BEGIN EXERCISE INPUTS

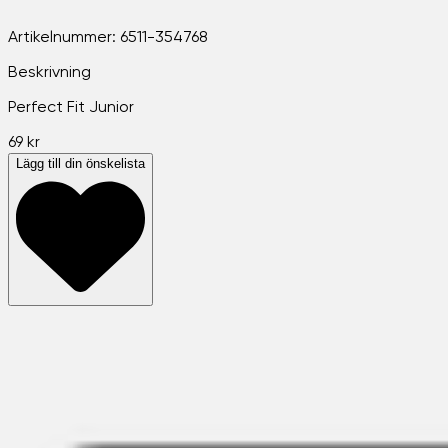
Artikelnummer:
6511-354768
Beskrivning
Perfect Fit Junior
69 kr
Lägg till din önskelista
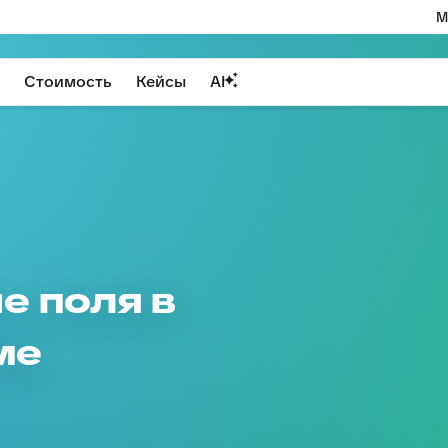
М
Стоимость
Кейсы
AI
 поля в
ме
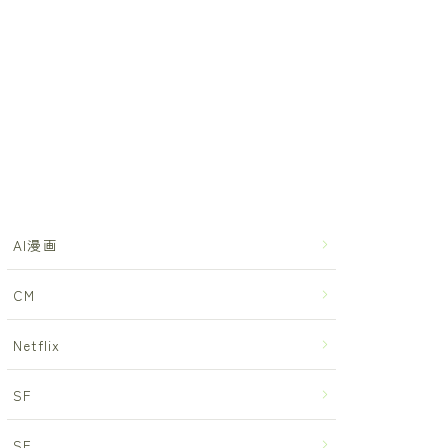
AI漫画
CM
Netflix
SF
SF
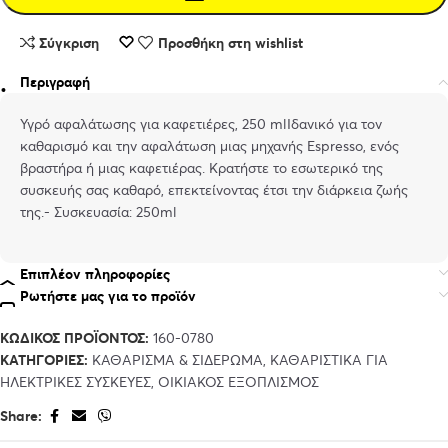
Σύγκριση
Προσθήκη στη wishlist
Περιγραφή
Υγρό αφαλάτωσης για καφετιέρες, 250 mlΙδανικό για τον
καθαρισμό και την αφαλάτωση μιας μηχανής Espresso, ενός
βραστήρα ή μιας καφετιέρας. Κρατήστε το εσωτερικό της
συσκευής σας καθαρό, επεκτείνοντας έτσι την διάρκεια ζωής
της.- Συσκευασία: 250ml
Επιπλέον πληροφορίες
Ρωτήστε μας για το προϊόν
ΚΩΔΙΚΌΣ ΠΡΟΪΌΝΤΟΣ:
160-0780
ΚΑΤΗΓΟΡΊΕΣ:
ΚΑΘΆΡΙΣΜΑ & ΣΙΔΈΡΩΜΑ
,
ΚΑΘΑΡΙΣΤΙΚΆ ΓΙΑ
ΗΛΕΚΤΡΙΚΈΣ ΣΥΣΚΕΥΈΣ
,
ΟΙΚΙΑΚΌΣ ΕΞΟΠΛΙΣΜΌΣ
Share:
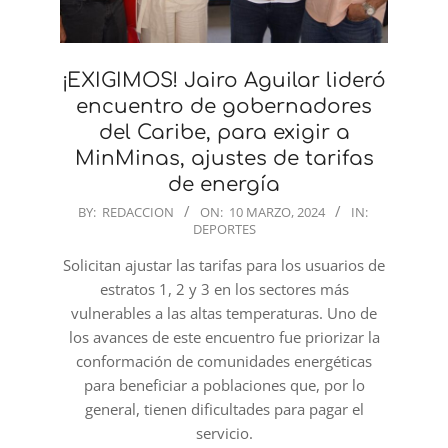
¡EXIGIMOS! Jairo Aguilar lideró
encuentro de gobernadores
del Caribe, para exigir a
MinMinas, ajustes de tarifas
de energía
2024-
BY:
REDACCION
ON:
10 MARZO, 2024
IN:
DEPORTES
03-
10
Solicitan ajustar las tarifas para los usuarios de
estratos 1, 2 y 3 en los sectores más
vulnerables a las altas temperaturas. Uno de
los avances de este encuentro fue priorizar la
conformación de comunidades energéticas
para beneficiar a poblaciones que, por lo
general, tienen dificultades para pagar el
servicio.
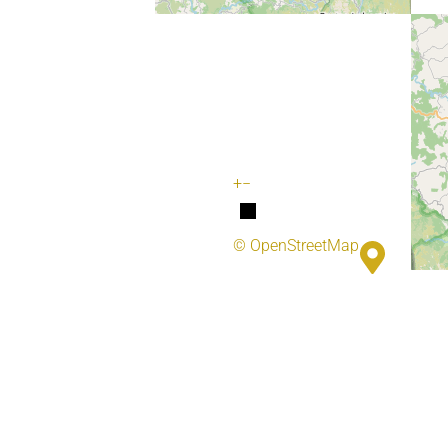
+
−
© OpenStreetMap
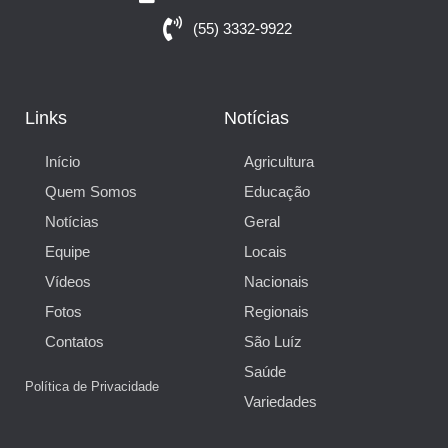
(55) 3332-9922
Links
Notícias
Início
Agricultura
Quem Somos
Educação
Notícias
Geral
Equipe
Locais
Vídeos
Nacionais
Fotos
Regionais
Contatos
São Luíz
Saúde
Política de Privacidade
Variedades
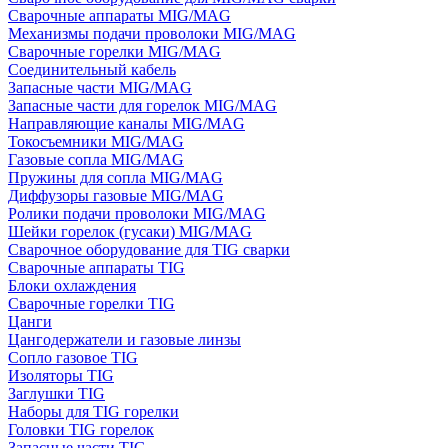
Сварочные аппараты MIG/MAG
Механизмы подачи проволоки MIG/MAG
Сварочные горелки MIG/MAG
Соединительный кабель
Запасные части MIG/MAG
Запасные части для горелок MIG/MAG
Направляющие каналы MIG/MAG
Токосъемники MIG/MAG
Газовые сопла MIG/MAG
Пружины для сопла MIG/MAG
Диффузоры газовые MIG/MAG
Ролики подачи проволоки MIG/MAG
Шейки горелок (гусаки) MIG/MAG
Сварочное оборудование для TIG сварки
Сварочные аппараты TIG
Блоки охлаждения
Сварочные горелки TIG
Цанги
Цангодержатели и газовые линзы
Сопло газовое TIG
Изоляторы TIG
Заглушки TIG
Наборы для TIG горелки
Головки TIG горелок
Запасные части TIG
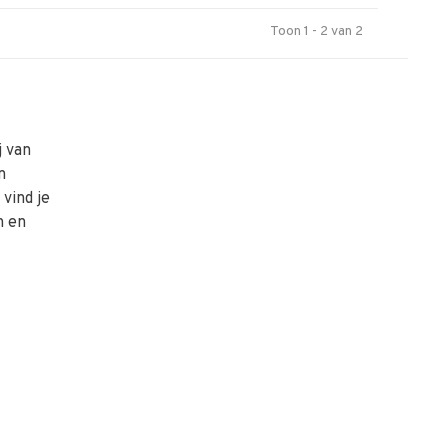
Toon 1 - 2 van 2
j van
n
vind je
n en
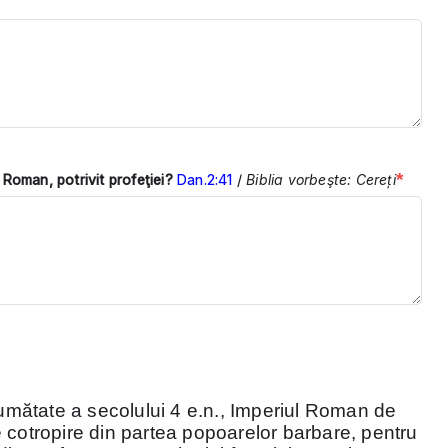
*
i Roman, potrivit profeţiei?
Dan.2:41
/
Biblia vorbeşte:
Cereți
mătate a secolului 4 e.n., Imperiul Roman de
 cotropire din partea popoarelor barbare, pentru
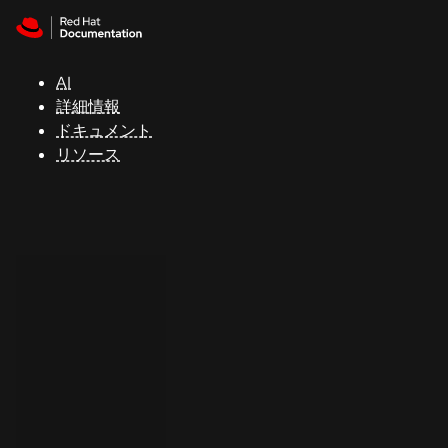
Skip to navigation
Skip to content
サ
ポ
ー
AI
ト
詳細情報
ドキュメント
リソース
コ
ン
ソ
ー
ル
開
発
者
ト
ラ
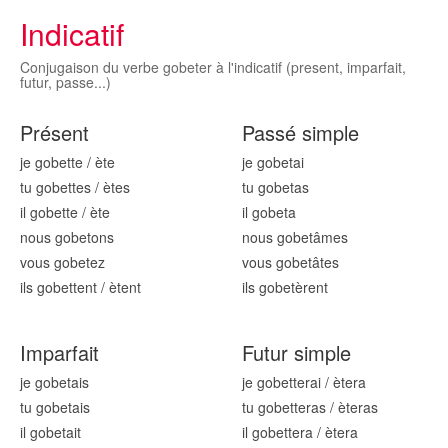
Indicatif
Conjugaison du verbe gobeter à l'indicatif (present, imparfait,
futur, passe...)
Présent
Passé simple
je gob
ette
/
ète
je gob
etai
tu gob
ettes
/
ètes
tu gob
etas
il gob
ette
/
ète
il gob
eta
nous gob
etons
nous gob
etâmes
vous gob
etez
vous gob
etâtes
ils gob
ettent
/
ètent
ils gob
etèrent
Imparfait
Futur simple
je gob
etais
je gob
etterai
/
ètera
tu gob
etais
tu gob
etteras
/
èteras
il gob
etait
il gob
ettera
/
ètera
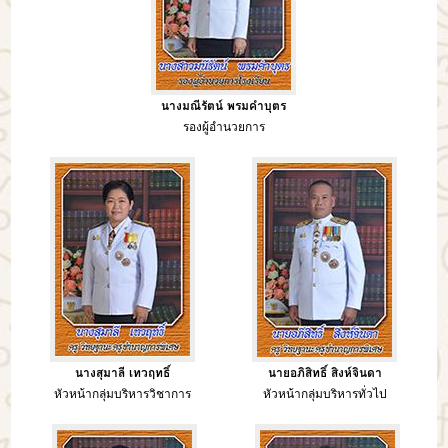
นางมณีรัตน์ พรมคำบุตร
รองผู้อำนวยการ
นางสุมาลี เทวฤทธิ์
นายอภิสิทธิ์ สิงห์จินดา
หัวหน้ากลุ่มบริหารวิชาการ
หัวหน้ากลุ่มบริหารทั่วไป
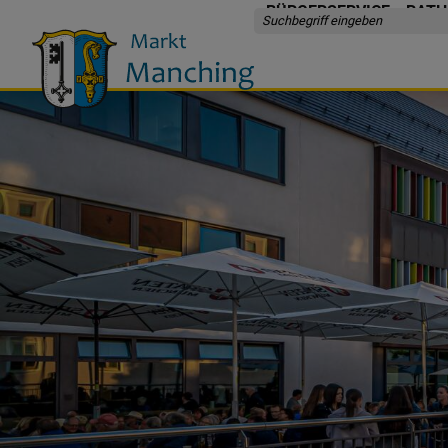
BÜRGERSERVICE
RATH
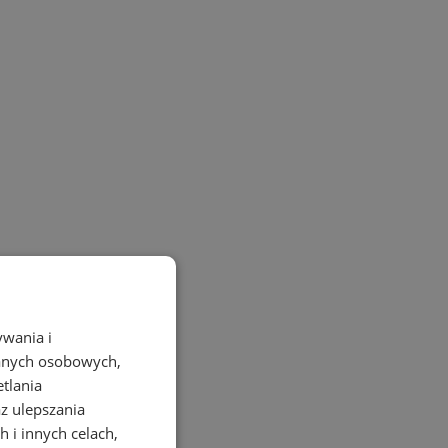
ywania i
danych osobowych,
etlania
az ulepszania
 i innych celach,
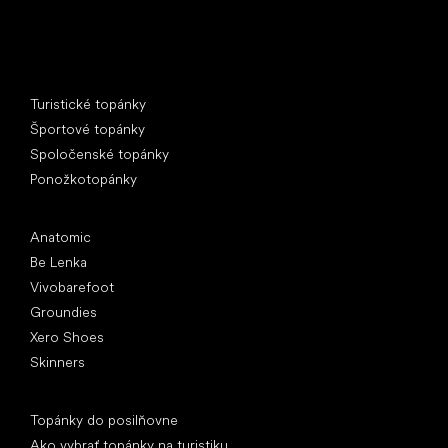
Špeciálne kategórie
Turistické topánky
Športové topánky
Spoločenské topánky
Ponožkotopánky
Obľúbené značky
Anatomic
Be Lenka
Vivobarefoot
Groundies
Xero Shoes
Skinners
Články
Topánky do posilňovne
Ako vybrať topánky na turistiku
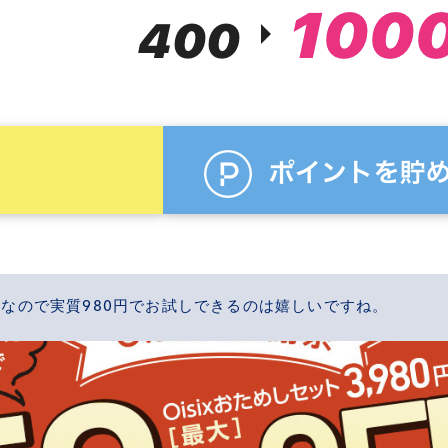
円なので実質980円でお試しできるのは嬉しいですね。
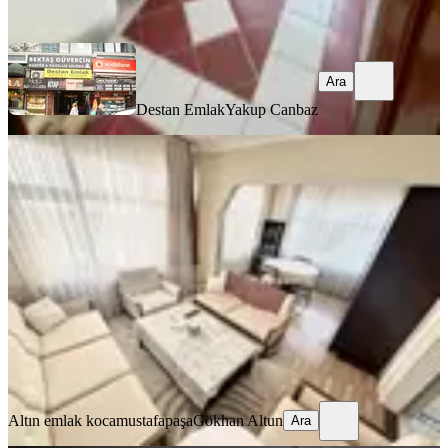
Ara
Ara
Destan Emlak
Yakup Canbaz
EŞYALI
Fatih Kocamustafapaşada 2+1 Eşyalı
Kiralık Daire
Fatih, Sümbül Efendi Mahallesi
2+1
·
90 m²
·
4. Kat
·
04.08.2026
37.500 ₺
Altın emlak kocamustafapaşa
Gökhan Altun
Ara
Altın emlak kocamustafapaşa
Gökhan Altun
Ara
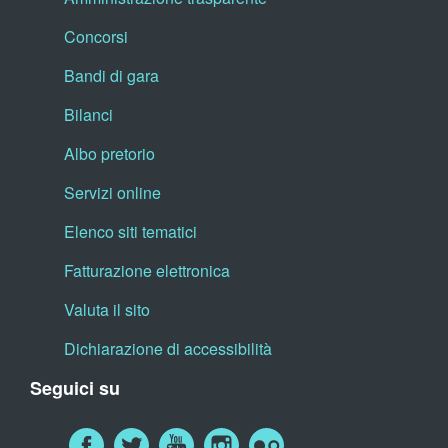
Concorsi
Bandi di gara
Bilanci
Albo pretorio
Servizi online
Elenco siti tematici
Fatturazione elettronica
Valuta il sito
Dichiarazione di accessibilità
Seguici su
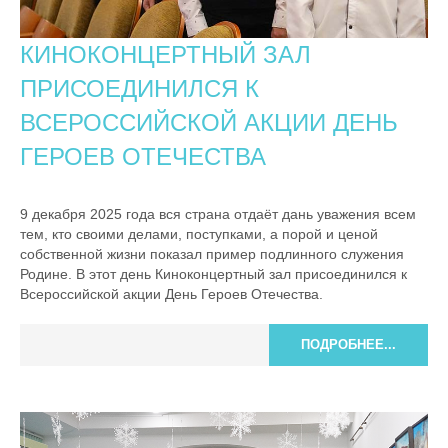
КИНОКОНЦЕРТНЫЙ ЗАЛ
ПРИСОЕДИНИЛСЯ К
ВСЕРОССИЙСКОЙ АКЦИИ ДЕНЬ
ГЕРОЕВ ОТЕЧЕСТВА
9 декабря 2025 года вся страна отдаёт дань уважения всем
тем, кто своими делами, поступками, а порой и ценой
собственной жизни показал пример подлинного служения
Родине. В этот день Киноконцертный зал присоединился к
Всероссийской акции День Героев Отечества.
ПОДРОБНЕЕ...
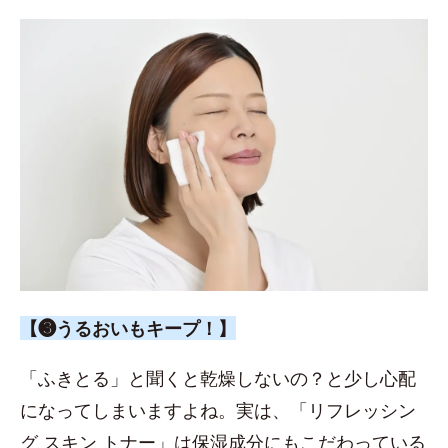
【❸うるおいもキープ！】
「ふきとる」と聞くと乾燥しないの？と少し心配
になってしまいますよね。実は、「リフレッシン
グ スキン トナー」は保湿成分にもこだわっている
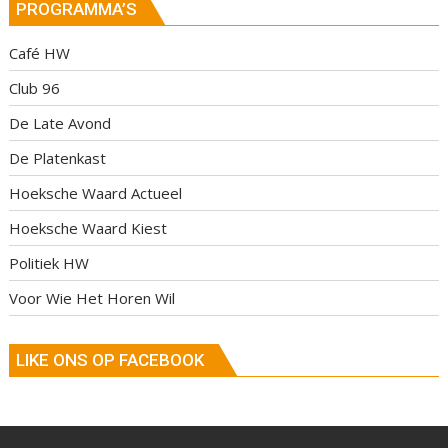
PROGRAMMA’S
Café HW
Club 96
De Late Avond
De Platenkast
Hoeksche Waard Actueel
Hoeksche Waard Kiest
Politiek HW
Voor Wie Het Horen Wil
LIKE ONS OP FACEBOOK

END EXERCISE INPUTS

Look back at the data above, then output exactly the lines from the line holding "Запасные части MIG/MAG" up to and including the line holding "cotropire din partea". Leave out the pictures.

Запасные части MIG/MAG
Запасные части для горелок MIG/MAG
Направляющие каналы MIG/MAG
Токосъемники MIG/MAG
Газовые сопла MIG/MAG
Пружины для сопла MIG/MAG
Диффузоры газовые MIG/MAG
Ролики подачи проволоки MIG/MAG
Шейки горелок (гусаки) MIG/MAG
Сварочное оборудование для TIG сварки
Сварочные аппараты TIG
Блоки охлаждения
Сварочные горелки TIG
Цанги
Цангодержатели и газовые линзы
Сопло газовое TIG
Изоляторы TIG
Заглушки TIG
Наборы для TIG горелки
Головки TIG горелок
Запасные части TIG
Toon 1 - 2 van 2
j van
n
vind je
n en
*
i Roman, potrivit profeţiei?
Dan.2:41
/
Biblia vorbeşte:
Cereți
mătate a secolului 4 e.n., Imperiul Roman de
 cotropire din partea popoarelor barbare, pentru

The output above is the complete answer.